The Stables, listed category B, stand on the shore of Loch Lomond. Built in 1794, part of the building has been renovated for letting purposes by the University. The Lodge, listed category B, is situated at the main entrance on the southern boundary. A Memorial to a cat named Chingly Put stands in the garden, dated 1883. The Graveyard of the Buchanan family is situated in the woodland to the east of the Priory.
The parkland lies to the north and east of the house and main avenue and the shore. It would have extended as far as the lodge, as shown on the 2nd edition map of c.1910. Avenue planting is shown on the 1st edition map of c.1860. Of this, oak, lime, sycamore and elm remain, many of about 150-200 years, between the house and Ross Burn which crosses the drive almost at its half-way point. From here to the lodge, most of the original trees have gone and ornamental trees have recently been planted. A beech avenue once extended along the shore to the west of the house. Some of the original beech remaining here are about 200 years old.
The parkland outwith the policies today is farmed and most of the trees have gone. Within the policies, the park to the east of the house is a 6-hole golf course. Daffodils have naturalised throughout and, adjacent to the house, a putting green has been formed.
The woodland remaining within the policies lies on either side of the Ross Burn and extends from it along the shore. It stands on the site of that shown on General Roy's map of c.1750. At the edge of the woodland, next to the main drive, species are predominantly birch with alder, sycamore, willow and rhododendron. The Buchanan Burial Ground lies within this woodland. Alder has colonized on the shore of the loch and has been fenced from the park. A shelterbelt of spruce, Scots pine and larch stands by the stable-block.
The woodland or 'natural' garden stands to the west of Ross Priory.

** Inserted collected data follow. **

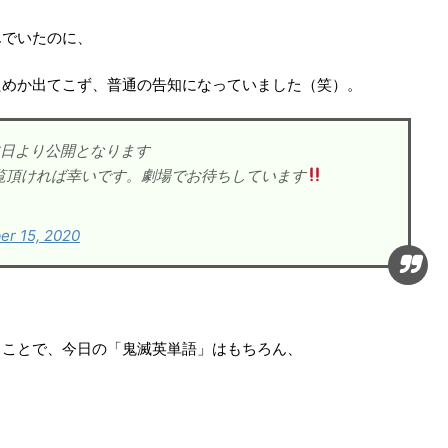
んでいたのに、
ためか出てこず、普通の告知になっていました（笑）。
日より公開となります
覧頂ければ幸いです。劇場でお待ちしています
er 15, 2020
うことで、今日の「鬼滅英単語」はもちろん、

It has been developed from a garden, of formal plan, which is shown on the 1st edition OS map of 1860. A Yew Walk extends down the centre, running approximately east/west and another, narrower, walk runs perpendicular to it. The garden is enclosed on two, formerly three, sides by a mixed hedge and is open to the south and west. Gateposts stand on the line of what was the original western enclosure of the garden. 'The Scottish Field' article of 1906 describes the garden with 'Azaleas, of varieties now forgotten and colours never now seen, have grown to the size of trees'. Major and Mrs Christie developed and extended the gardens south and east to meet the drive amid a mature mixed deciduous canopy. They introduced many species Rhododendrons, a few of which have known provenance. By 1986, almost all plants had been named, many of which could be reliably referred to plant lists made by Major Christie. North of the Yew Walk, small enclosed grass areas were created by the Christies enabling sheltered views of the loch. Other open areas have been made recently in the course of clearing invasive species and diseased trees. Birch varieties are being established south of the walled garden. Photographs of the garden in its heyday are kept in the Garden office.
The walled garden lies in the south-west corner of the woodland garden. Comparison of the 1st & 2nd edition OS maps indicates that the garden had been moved and expanded in the late 19th century. By the 1970s, it was in poor condition and infested with weeds. An old conservatory has recently been demolished and replaced by an aluminium glasshouse. The orchid collection from the Orchid House has been dispersed and added to the collections of Glasgow District Council's Park Department. The garden wall has been rebuilt with the aid of the Manpower Services Commission. In the course of this work, the south gate was replaced by a 'Moon Gate', allowing a view to the garden beyond. The garden is currently under restoration; a cypress hedge has been planted down the central path enclosing a rose walk, borders have been established within the perimeter walls, and new alpine beds have been built.